Ms. Bartholet and many other adoption corruption apologists fail to see that criticism is healthy. In that sense she responds like the people that call any criticism made by Americans regarding their own country as unpatriotic. Yet without criticism there can be no improvement and turning a blind eye towards corruption will only make things worse.
The statement "If the critics of international adoption prevail, the results will be disastrous for the many tens of thousands of children who could be placed yearly" is not only speculation, it is also wrong on at least two levels. First of all it assumes that all tens of thousands of children now placed need to be placed. That is a misrepresentation of the situation. Children are being stolen, children are being harvested, children are being obtained through coercion, children are being bought. Those children didn't need any placement. Their families may have needed support, but that by itself is not a reason to remove a child.
The second assumption made is that children placed in an adoptive family are better off. This can be concluded from the fact that not placing children would be disastrous. Though not all adopted children fare well through inter-country adoption. The following cases relate to children adopted from foreign countries while ended up in abusive families:
Finally, many of the children living in orphanages do not end up being adopted. Most of the children in inter-country adoption are infants that were placed in orphanages/baby homes for the purpose of inter-country adoption. As much as adoption advocates claim to be working in the interest of children that do languish in institutions, in reality not much is done for those children. They are used as part of a marketing ploy that lumps all children that are being adopted under the umbrella term "orphan" and hope to attract as many customers for the services of adoption providers.
AMAZING!!
What planet is she from?
"Baby buying is generally not thought of as a serious evil in today’s world in other contexts"
Surrogacy, which is illegal in many countries, does not involve the selling of one's own baby. Her gross support of the exploitation of the poor to provide infants is beyond the limits of morality and harms children who might possibly benefit from adoption. Indeed "The evils involved in *such* abuses must be weighed against the far more significant evils involved in denying children homes."

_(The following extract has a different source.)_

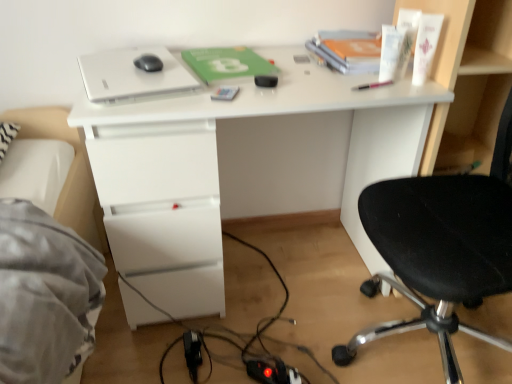 Identify the location of vacant area that lies between metallic silver phone at center, the first stationery from the left, and pink plastic pen at upper right, which is the second stationery from left to right. (295, 89).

Yes, Prof B. - what about the kids left behind who are denied homes as you and your lot defend baby selling.
And don't even get me started on how OFFENSIVE this is the Guatemalan women whose babies were kidnapped! To continue spreading these unproven allegations about mothers being paid...PL _EEE-ASE!! That is part and parcel with the Guatemalan culture of victim blaming and is used to ease the guilt of those who want to continue adopting from nations that are intensely corrupt.
I've had use for Bartholet
I've had use for Bartholet since I read a book of hers (many years ago--forgot title and details) in which she suggested that all this triad/adoption suffering stuff was a joke, so way out in left field that it was obviously invented by people who need a reason to feel sorry for themselves. She called it the "tragic triangle." Hahaha. Her own South American children were still young enough to be cute at the time IIRC.
Is there another industry in which those who have benefited most are allowed to talk about how great it all is and it's rude if anyone suspects a thing? Maybe finance? Wave some bucks or babies or both around and suddenly all the experts believe what it is most convenient for you to have them believe.